Task brief: Where the records below have a line with "Mijn", that line is to be copied.

(Provided records)

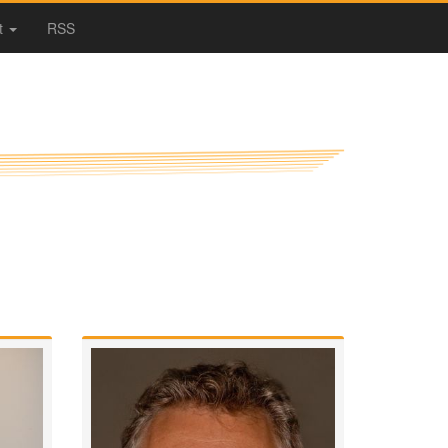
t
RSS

(End Provided records)
(Provided records)

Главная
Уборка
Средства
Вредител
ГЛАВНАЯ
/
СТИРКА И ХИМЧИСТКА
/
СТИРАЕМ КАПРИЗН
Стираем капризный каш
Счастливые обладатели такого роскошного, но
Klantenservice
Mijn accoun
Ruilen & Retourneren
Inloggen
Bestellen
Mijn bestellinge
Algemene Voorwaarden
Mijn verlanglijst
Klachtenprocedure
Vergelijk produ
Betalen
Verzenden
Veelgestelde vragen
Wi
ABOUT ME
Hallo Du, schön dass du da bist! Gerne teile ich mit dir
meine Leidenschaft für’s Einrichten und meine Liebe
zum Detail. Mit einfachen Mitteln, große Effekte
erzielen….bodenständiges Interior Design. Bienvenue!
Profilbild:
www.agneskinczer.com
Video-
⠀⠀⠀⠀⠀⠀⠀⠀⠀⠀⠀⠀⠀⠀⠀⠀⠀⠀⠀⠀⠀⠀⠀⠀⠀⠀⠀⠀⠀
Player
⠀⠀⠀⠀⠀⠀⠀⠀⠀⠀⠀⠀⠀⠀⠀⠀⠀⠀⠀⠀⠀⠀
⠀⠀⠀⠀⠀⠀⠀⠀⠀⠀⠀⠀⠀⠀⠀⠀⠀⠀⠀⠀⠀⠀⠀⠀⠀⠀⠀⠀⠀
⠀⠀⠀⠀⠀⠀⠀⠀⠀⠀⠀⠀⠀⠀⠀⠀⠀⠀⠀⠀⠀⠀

(End Provided records)

Result of the exercise:
Mijn accoun
Mijn bestellinge
Mijn verlanglijst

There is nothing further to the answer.